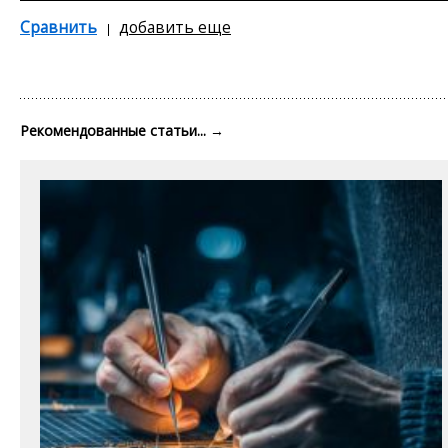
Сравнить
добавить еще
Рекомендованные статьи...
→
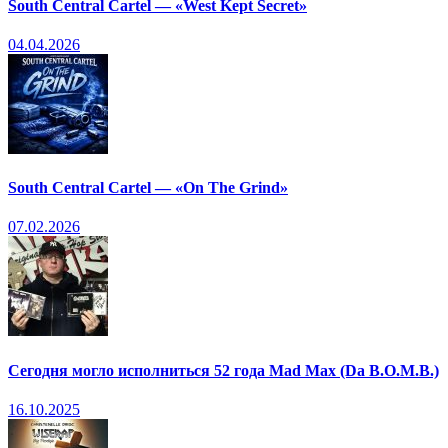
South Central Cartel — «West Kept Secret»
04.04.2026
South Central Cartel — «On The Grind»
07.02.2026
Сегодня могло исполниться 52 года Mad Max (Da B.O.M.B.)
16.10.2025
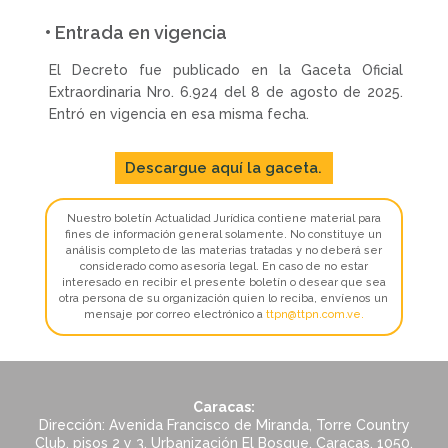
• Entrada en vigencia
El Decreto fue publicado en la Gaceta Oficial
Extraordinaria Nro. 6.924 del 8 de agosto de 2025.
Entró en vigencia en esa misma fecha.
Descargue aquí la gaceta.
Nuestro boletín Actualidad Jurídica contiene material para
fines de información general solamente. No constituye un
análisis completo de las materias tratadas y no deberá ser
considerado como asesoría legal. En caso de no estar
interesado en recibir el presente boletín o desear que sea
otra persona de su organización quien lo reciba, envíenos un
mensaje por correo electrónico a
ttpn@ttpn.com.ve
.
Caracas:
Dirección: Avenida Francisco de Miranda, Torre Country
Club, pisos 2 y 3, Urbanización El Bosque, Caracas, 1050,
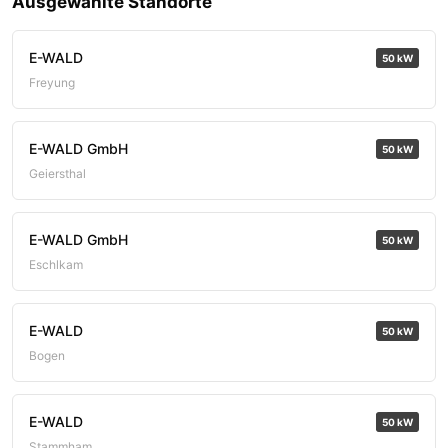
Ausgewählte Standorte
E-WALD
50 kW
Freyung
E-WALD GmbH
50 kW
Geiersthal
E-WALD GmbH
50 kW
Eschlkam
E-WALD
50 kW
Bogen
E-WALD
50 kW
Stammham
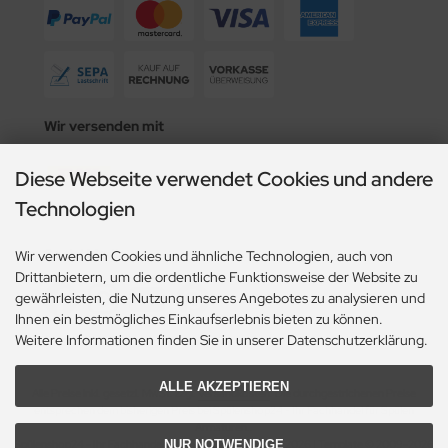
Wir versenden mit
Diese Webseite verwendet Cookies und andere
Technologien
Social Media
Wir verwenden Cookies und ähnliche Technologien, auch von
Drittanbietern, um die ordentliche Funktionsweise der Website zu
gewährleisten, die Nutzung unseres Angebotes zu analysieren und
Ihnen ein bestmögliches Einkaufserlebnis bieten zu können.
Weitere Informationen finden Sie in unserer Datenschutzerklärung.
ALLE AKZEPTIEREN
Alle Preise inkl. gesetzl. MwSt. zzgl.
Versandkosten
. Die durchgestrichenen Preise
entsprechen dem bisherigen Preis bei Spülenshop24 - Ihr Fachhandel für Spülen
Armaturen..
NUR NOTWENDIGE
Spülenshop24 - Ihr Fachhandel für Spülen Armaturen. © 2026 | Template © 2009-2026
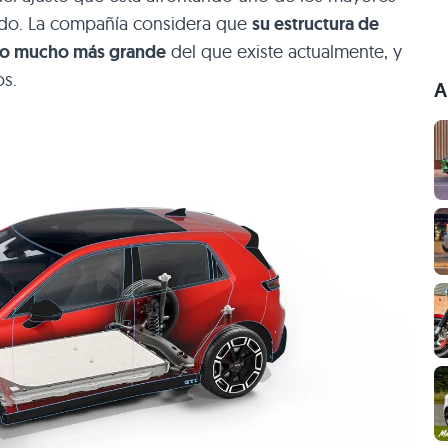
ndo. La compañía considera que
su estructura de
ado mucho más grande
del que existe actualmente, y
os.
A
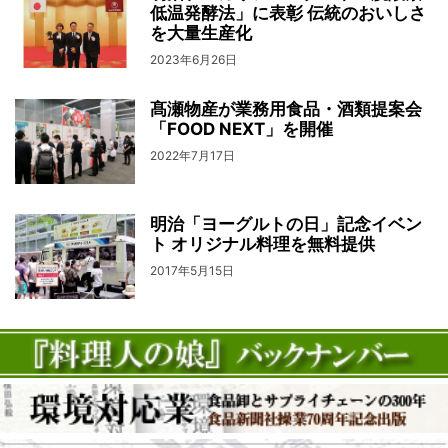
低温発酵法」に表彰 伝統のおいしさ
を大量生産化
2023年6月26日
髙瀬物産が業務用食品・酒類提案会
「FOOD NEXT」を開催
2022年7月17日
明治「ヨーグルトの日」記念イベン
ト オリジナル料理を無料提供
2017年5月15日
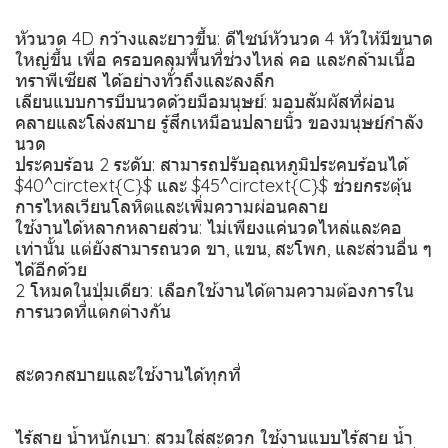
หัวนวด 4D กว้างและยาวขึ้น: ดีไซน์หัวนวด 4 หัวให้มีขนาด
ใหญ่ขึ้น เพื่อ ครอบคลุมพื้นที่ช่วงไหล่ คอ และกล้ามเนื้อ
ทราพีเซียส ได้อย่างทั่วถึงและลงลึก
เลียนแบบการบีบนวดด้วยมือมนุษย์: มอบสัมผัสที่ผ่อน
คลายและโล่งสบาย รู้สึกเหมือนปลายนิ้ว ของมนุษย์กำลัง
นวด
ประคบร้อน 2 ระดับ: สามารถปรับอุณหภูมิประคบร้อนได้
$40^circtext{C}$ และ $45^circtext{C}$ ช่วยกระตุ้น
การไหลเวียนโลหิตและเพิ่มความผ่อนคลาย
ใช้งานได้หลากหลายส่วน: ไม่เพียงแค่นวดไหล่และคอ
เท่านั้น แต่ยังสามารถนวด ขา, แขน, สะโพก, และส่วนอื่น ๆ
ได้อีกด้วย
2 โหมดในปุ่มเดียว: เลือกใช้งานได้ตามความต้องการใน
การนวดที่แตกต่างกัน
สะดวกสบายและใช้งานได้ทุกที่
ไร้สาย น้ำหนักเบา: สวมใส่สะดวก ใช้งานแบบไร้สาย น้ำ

> _What to produce_:
Could you set down the data exactly as given, minus its pictures?

> _Your response_:
Сравнить
добавить еще
Рекомендованные статьи...
→
South Central Cartel — «West Kept Secret»
04.04.2026
South Central Cartel — «On The Grind»
07.02.2026
Сегодня могло исполниться 52 года Mad Max (Da B.O.M.B.)
16.10.2025
• Entrada en vigencia
El Decreto fue publicado en la Gaceta Oficial
Extraordinaria Nro. 6.924 del 8 de agosto de 2025.
Entró en vigencia en esa misma fecha.
Descargue aquí la gaceta.
Nuestro boletín Actualidad Jurídica contiene material para
fines de información general solamente. No constituye un
análisis completo de las materias tratadas y no deberá ser
considerado como asesoría legal. En caso de no estar
interesado en recibir el presente boletín o desear que sea
otra persona de su organización quien lo reciba, envíenos un
mensaje por correo electrónico a
ttpn@ttpn.com.ve
.
Caracas:
Dirección: Avenida Francisco de Miranda, Torre Country
Club, pisos 2 y 3, Urbanización El Bosque, Caracas, 1050,
Ausgewählte Standorte
E-WALD
50 kW
Freyung
E-WALD GmbH
50 kW
Geiersthal
E-WALD GmbH
50 kW
Eschlkam
E-WALD
50 kW
Bogen
E-WALD
50 kW
Stammham
Wir versenden mit
Diese Webseite verwendet Cookies und andere
Technologien
Social Media
Wir verwenden Cookies und ähnliche Technologien, auch von
Drittanbietern, um die ordentliche Funktionsweise der Website zu
gewährleisten, die Nutzung unseres Angebotes zu analysieren und
Ihnen ein bestmögliches Einkaufserlebnis bieten zu können.
Weitere Informationen finden Sie in unserer Datenschutzerklärung.
ALLE AKZEPTIEREN
Alle Preise inkl. gesetzl. MwSt. zzgl.
Versandkosten
. Die durchgestrichenen Preise
entsprechen dem bisherigen Preis bei Spülenshop24 - Ihr Fachhandel für Spülen
Armaturen..
NUR NOTWENDIGE
Spülenshop24 - Ihr Fachhandel für Spülen Armaturen. © 2026 | Template © 2009-2026
ndo. La compañía considera que
su estructura de
ado mucho más grande
del que existe actualmente, y
os.
A
低温発酵法」に表彰 伝統のおいしさ
を大量生産化
2023年6月26日
髙瀬物産が業務用食品・酒類提案会
「FOOD NEXT」を開催
2022年7月17日
明治「ヨーグルトの日」記念イベン
ト オリジナル料理を無料提供
2017年5月15日
หัวนวด 4D กว้างและยาวขึ้น: ดีไซน์หัวนวด 4 หัวให้มีขนาด
ใหญ่ขึ้น เพื่อ ครอบคลุมพื้นที่ช่วงไหล่ คอ และกล้ามเนื้อ
ทราพีเซียส ได้อย่างทั่วถึงและลงลึก
เลียนแบบการบีบนวดด้วยมือมนุษย์: มอบสัมผัสที่ผ่อน
คลายและโล่งสบาย รู้สึกเหมือนปลายนิ้ว ของมนุษย์กำลัง
นวด
ประคบร้อน 2 ระดับ: สามารถปรับอุณหภูมิประคบร้อนได้
$40^circtext{C}$ และ $45^circtext{C}$ ช่วยกระตุ้น
การไหลเวียนโลหิตและเพิ่มความผ่อนคลาย
ใช้งานได้หลากหลายส่วน: ไม่เพียงแค่นวดไหล่และคอ
เท่านั้น แต่ยังสามารถนวด ขา, แขน, สะโพก, และส่วนอื่น ๆ
ได้อีกด้วย
2 โหมดในปุ่มเดียว: เลือกใช้งานได้ตามความต้องการใน
การนวดที่แตกต่างกัน
สะดวกสบายและใช้งานได้ทุกที่
ไร้สาย น้ำหนักเบา: สวมใส่สะดวก ใช้งานแบบไร้สาย น้ำ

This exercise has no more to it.